▶ **BRIEF**
Lines in the entries below where the word "программу" shows up should each be copied.

(DATA SHOWN)

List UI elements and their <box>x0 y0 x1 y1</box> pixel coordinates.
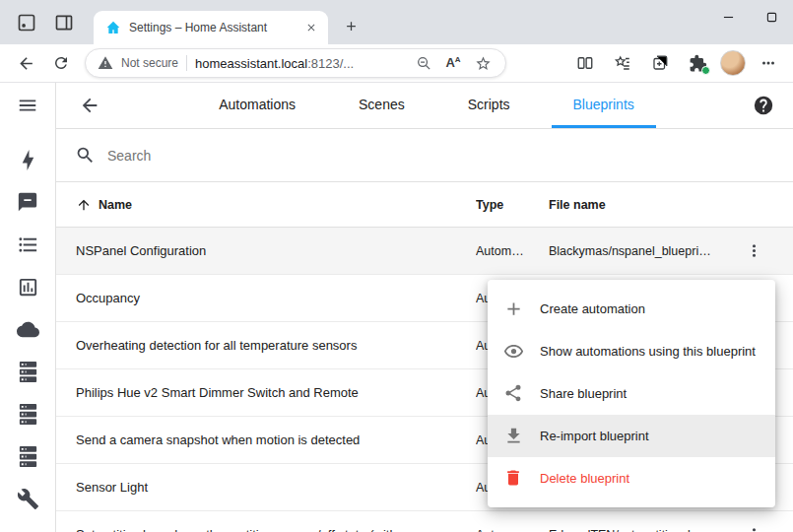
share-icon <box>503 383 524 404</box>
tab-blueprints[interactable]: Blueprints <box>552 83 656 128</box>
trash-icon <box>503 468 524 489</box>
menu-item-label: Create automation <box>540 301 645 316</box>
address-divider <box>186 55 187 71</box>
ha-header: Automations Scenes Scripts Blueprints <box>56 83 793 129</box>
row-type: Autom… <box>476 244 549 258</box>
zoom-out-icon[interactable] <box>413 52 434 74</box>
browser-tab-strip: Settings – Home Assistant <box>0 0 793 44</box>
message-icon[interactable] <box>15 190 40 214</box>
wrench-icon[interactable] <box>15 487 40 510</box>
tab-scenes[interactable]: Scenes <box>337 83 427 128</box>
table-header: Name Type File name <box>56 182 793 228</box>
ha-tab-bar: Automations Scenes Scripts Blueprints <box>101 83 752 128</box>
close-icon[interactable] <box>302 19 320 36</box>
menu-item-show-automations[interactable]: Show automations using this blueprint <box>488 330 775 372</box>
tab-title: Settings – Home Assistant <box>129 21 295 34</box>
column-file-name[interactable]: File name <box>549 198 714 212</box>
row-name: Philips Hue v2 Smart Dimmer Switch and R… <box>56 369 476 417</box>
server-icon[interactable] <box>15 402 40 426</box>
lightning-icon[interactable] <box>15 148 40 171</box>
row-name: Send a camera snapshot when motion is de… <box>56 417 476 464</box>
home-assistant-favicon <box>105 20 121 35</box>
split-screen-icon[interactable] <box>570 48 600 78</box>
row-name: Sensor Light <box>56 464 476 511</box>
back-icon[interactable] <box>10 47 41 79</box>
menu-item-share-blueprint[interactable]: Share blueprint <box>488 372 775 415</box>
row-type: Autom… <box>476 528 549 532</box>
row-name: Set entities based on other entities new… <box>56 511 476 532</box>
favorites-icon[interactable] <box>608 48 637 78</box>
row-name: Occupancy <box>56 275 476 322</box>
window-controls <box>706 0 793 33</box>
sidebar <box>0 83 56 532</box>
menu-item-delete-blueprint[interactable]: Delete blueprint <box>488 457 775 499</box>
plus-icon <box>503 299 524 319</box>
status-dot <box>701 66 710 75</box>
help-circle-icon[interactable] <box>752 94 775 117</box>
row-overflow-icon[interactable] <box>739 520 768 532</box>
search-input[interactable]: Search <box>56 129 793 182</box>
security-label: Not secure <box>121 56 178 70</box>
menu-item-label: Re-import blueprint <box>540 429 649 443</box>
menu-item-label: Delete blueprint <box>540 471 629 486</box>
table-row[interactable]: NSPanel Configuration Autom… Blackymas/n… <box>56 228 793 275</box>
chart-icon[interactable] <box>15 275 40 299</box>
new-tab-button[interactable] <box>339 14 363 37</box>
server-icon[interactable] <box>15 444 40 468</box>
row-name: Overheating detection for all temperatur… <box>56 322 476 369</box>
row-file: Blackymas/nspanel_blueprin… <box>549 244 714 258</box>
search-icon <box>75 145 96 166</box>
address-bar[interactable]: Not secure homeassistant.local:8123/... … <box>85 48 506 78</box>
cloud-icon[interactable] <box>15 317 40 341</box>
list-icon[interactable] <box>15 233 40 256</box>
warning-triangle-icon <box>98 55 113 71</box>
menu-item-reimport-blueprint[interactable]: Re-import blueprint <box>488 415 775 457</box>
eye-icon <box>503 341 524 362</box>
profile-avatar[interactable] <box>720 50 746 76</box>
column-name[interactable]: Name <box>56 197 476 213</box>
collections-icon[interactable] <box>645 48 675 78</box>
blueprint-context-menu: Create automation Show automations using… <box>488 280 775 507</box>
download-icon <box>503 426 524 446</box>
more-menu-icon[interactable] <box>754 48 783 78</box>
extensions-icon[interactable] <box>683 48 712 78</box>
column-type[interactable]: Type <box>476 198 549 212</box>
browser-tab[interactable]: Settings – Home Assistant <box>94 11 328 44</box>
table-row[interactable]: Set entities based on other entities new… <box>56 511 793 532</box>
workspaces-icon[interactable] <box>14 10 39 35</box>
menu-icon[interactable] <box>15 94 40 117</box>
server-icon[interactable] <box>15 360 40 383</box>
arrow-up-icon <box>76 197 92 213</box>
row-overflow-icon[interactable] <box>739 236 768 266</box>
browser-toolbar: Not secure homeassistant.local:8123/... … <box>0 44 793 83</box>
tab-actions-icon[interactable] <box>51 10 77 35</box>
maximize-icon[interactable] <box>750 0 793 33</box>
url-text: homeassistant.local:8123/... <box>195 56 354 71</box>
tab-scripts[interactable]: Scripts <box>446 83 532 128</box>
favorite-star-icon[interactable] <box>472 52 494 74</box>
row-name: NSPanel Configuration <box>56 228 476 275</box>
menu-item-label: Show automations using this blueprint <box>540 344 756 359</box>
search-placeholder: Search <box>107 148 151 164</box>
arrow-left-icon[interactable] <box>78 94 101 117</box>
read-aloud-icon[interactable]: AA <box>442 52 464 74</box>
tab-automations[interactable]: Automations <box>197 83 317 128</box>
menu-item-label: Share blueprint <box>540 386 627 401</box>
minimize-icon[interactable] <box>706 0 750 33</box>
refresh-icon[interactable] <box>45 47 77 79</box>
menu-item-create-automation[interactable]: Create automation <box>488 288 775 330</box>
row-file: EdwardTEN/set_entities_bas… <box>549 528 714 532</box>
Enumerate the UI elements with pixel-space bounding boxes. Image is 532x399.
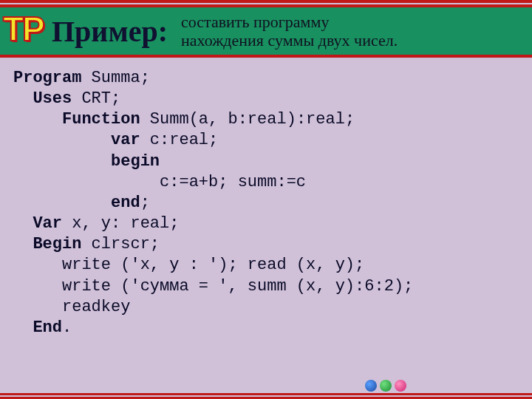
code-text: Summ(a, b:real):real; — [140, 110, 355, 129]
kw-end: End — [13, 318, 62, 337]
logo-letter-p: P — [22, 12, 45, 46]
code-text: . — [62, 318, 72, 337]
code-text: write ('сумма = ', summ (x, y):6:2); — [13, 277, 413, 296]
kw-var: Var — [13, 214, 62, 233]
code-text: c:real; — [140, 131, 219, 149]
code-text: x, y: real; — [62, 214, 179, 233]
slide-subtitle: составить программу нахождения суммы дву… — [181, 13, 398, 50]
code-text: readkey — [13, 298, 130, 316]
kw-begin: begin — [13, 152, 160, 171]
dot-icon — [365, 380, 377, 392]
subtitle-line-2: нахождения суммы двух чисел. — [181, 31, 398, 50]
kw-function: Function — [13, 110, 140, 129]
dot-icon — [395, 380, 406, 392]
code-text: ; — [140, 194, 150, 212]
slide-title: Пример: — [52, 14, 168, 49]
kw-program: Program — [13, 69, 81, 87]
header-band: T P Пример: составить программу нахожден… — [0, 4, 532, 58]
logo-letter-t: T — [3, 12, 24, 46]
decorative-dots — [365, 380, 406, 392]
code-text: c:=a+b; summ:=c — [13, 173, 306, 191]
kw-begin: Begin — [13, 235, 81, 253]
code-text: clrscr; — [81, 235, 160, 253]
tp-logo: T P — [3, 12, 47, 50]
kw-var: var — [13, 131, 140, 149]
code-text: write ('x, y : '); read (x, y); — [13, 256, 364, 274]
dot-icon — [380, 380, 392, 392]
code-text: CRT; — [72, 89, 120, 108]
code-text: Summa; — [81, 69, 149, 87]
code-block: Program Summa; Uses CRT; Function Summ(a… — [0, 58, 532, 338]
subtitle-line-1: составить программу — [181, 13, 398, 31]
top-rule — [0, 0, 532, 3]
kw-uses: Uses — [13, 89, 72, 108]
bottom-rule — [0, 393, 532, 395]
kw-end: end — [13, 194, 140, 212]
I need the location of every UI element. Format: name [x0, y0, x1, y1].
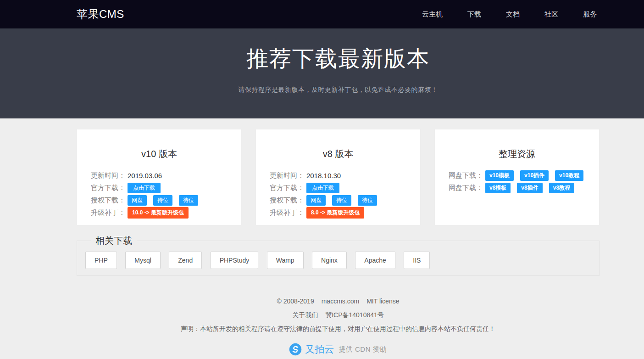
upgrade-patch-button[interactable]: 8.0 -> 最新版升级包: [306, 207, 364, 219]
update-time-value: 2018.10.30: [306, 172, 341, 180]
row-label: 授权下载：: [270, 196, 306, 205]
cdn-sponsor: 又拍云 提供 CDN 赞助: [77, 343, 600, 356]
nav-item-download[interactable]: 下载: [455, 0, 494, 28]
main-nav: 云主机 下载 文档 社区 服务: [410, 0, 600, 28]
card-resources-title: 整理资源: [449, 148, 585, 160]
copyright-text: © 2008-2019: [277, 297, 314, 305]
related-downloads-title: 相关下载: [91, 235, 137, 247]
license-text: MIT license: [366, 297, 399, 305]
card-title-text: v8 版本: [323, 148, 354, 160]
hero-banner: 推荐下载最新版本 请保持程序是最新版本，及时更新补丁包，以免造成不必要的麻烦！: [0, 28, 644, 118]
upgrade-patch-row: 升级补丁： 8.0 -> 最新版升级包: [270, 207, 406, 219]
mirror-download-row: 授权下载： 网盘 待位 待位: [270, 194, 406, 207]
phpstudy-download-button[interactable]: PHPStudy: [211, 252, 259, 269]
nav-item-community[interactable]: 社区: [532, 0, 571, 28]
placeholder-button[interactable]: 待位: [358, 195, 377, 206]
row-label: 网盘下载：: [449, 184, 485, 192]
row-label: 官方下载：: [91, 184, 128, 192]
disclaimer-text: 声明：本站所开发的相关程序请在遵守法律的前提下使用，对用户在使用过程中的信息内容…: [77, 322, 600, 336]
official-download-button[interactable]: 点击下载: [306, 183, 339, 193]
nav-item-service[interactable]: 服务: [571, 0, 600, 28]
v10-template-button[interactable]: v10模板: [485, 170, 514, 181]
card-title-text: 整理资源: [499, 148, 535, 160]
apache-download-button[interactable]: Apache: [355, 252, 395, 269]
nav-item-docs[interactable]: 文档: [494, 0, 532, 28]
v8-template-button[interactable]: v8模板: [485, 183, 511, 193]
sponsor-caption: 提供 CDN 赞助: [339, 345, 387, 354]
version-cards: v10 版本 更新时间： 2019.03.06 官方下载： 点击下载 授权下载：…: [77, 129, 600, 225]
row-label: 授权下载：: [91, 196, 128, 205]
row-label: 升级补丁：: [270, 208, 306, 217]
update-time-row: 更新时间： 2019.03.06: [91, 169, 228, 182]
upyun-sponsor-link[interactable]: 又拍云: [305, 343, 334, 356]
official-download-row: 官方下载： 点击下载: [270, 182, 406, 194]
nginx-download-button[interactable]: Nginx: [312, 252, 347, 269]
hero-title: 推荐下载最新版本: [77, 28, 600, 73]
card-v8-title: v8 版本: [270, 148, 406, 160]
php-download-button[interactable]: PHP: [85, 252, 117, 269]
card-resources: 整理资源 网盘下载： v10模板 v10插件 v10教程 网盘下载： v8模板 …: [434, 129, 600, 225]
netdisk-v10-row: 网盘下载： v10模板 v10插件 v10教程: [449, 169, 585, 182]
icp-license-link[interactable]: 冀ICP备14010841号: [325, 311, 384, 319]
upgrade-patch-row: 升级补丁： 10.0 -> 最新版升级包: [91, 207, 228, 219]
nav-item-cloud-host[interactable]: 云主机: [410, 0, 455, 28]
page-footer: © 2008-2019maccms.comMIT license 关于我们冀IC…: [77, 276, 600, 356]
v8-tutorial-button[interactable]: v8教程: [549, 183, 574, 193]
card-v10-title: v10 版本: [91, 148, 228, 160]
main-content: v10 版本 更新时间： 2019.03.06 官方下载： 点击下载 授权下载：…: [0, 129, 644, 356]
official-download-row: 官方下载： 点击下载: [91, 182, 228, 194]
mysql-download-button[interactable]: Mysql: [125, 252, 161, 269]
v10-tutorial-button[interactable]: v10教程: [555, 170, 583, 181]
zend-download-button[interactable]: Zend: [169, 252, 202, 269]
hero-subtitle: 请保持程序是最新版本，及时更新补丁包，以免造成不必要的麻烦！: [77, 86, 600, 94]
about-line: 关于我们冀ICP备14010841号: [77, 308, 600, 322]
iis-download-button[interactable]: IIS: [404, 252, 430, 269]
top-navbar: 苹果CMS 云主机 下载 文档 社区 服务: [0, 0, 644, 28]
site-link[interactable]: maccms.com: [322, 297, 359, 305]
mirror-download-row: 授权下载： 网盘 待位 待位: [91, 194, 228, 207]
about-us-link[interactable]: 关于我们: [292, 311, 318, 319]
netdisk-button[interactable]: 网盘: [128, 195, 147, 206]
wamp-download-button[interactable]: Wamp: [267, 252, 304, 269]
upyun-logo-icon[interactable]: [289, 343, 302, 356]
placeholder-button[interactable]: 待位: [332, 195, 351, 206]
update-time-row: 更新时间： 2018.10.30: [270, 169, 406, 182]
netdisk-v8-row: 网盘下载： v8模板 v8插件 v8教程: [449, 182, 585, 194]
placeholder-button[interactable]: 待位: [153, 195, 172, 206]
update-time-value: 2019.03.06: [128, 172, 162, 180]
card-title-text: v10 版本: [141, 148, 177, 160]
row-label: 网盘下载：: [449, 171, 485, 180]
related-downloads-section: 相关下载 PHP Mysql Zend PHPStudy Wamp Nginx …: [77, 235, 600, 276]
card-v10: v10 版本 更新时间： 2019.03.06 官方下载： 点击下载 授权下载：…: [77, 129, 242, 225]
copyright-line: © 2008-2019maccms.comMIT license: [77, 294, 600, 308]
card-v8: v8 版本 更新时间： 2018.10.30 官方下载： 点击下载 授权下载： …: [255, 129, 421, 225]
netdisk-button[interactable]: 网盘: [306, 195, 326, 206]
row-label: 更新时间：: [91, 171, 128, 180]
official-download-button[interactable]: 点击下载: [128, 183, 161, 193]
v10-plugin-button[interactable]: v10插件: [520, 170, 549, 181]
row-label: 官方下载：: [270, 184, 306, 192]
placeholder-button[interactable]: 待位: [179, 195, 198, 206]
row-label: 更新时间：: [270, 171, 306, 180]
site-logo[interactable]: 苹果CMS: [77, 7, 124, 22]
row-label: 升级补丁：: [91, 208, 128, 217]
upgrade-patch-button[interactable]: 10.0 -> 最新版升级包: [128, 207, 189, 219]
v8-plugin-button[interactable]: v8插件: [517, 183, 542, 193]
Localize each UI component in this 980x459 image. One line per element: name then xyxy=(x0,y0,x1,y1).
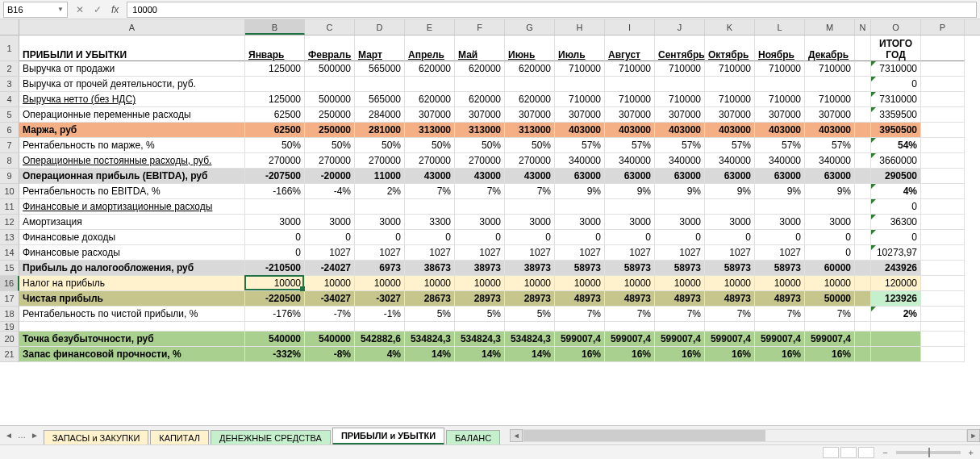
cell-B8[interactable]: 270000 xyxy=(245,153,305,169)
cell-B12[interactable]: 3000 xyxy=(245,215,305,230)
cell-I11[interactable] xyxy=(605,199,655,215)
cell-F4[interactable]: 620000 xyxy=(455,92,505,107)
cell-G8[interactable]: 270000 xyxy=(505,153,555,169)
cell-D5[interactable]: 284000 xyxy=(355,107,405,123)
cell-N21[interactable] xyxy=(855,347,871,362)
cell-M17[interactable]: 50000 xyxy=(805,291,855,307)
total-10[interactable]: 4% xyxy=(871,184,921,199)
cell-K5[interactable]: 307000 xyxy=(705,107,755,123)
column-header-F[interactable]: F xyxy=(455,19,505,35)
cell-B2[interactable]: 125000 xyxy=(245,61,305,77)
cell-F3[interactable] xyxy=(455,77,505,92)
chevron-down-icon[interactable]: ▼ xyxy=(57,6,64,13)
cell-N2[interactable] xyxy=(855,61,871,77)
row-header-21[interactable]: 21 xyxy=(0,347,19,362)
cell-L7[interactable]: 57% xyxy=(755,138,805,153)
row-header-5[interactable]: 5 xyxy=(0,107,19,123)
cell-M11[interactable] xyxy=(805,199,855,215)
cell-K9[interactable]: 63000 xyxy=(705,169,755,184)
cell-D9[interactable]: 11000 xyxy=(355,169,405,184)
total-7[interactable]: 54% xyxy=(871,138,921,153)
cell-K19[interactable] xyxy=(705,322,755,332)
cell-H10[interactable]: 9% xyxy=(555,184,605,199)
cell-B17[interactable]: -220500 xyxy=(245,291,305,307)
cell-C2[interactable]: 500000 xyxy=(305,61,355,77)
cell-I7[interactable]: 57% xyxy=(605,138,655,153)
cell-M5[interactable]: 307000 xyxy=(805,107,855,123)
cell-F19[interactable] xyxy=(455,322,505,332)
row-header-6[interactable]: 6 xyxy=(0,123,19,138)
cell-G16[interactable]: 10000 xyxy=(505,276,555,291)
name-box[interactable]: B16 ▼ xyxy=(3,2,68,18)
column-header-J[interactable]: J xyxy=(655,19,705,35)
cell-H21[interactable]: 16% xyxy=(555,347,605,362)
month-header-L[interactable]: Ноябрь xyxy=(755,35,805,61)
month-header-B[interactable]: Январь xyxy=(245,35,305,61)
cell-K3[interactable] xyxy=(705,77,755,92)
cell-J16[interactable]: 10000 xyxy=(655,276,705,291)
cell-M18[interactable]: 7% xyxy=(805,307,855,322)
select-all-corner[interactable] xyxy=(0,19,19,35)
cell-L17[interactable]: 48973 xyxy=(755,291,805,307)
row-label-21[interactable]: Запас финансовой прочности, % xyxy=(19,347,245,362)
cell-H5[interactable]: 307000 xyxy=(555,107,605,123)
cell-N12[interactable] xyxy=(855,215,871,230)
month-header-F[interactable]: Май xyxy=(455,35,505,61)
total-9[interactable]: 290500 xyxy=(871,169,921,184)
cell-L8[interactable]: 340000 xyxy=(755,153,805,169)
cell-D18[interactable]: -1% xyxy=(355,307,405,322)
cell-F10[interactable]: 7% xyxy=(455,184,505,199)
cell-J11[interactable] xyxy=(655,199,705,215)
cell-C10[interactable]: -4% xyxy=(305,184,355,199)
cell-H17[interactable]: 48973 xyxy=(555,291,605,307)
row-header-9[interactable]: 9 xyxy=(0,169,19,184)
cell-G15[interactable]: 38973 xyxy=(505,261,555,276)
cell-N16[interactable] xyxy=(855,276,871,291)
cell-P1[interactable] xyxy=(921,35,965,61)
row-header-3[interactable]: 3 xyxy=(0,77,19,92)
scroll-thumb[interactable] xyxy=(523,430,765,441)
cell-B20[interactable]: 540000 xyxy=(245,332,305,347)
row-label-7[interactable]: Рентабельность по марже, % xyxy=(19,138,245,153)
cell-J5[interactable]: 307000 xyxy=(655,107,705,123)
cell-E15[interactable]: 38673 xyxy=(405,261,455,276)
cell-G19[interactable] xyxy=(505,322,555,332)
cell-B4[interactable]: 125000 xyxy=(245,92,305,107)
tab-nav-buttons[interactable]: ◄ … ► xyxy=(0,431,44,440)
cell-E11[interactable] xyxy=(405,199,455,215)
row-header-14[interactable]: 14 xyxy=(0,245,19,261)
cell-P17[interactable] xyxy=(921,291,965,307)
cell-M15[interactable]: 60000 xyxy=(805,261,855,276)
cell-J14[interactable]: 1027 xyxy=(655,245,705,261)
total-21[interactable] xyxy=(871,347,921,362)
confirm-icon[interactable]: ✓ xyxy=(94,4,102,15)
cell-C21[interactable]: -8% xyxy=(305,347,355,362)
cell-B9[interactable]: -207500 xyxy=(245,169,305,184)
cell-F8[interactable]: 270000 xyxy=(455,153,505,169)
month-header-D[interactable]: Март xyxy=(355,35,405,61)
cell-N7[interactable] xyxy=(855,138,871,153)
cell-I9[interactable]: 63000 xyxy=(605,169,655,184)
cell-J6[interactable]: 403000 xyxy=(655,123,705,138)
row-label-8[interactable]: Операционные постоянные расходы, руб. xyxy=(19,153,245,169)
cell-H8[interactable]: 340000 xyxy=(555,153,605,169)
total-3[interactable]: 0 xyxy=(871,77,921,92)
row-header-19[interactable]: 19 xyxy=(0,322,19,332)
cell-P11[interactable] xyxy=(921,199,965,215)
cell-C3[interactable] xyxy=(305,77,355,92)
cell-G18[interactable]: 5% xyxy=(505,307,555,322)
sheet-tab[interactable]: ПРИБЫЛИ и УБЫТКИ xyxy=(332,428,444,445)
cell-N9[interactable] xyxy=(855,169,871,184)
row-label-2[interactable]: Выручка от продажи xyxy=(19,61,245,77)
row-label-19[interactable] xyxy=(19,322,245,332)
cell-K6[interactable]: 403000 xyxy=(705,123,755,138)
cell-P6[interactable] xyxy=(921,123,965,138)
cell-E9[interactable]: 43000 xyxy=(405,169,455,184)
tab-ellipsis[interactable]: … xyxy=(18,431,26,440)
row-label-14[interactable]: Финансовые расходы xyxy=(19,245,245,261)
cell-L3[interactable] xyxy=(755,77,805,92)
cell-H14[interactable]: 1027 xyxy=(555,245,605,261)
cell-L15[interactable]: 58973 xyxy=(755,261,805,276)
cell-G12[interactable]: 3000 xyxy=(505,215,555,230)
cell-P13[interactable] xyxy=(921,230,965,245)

(End DATA SHOWN)

▶ **EXERCISE OUTPUT**
slide-subtitle: составить программу нахождения суммы дву… — [181, 13, 398, 50]
header-band: T P Пример: составить программу нахожден… — [0, 4, 532, 58]
subtitle-line-1: составить программу — [181, 13, 398, 31]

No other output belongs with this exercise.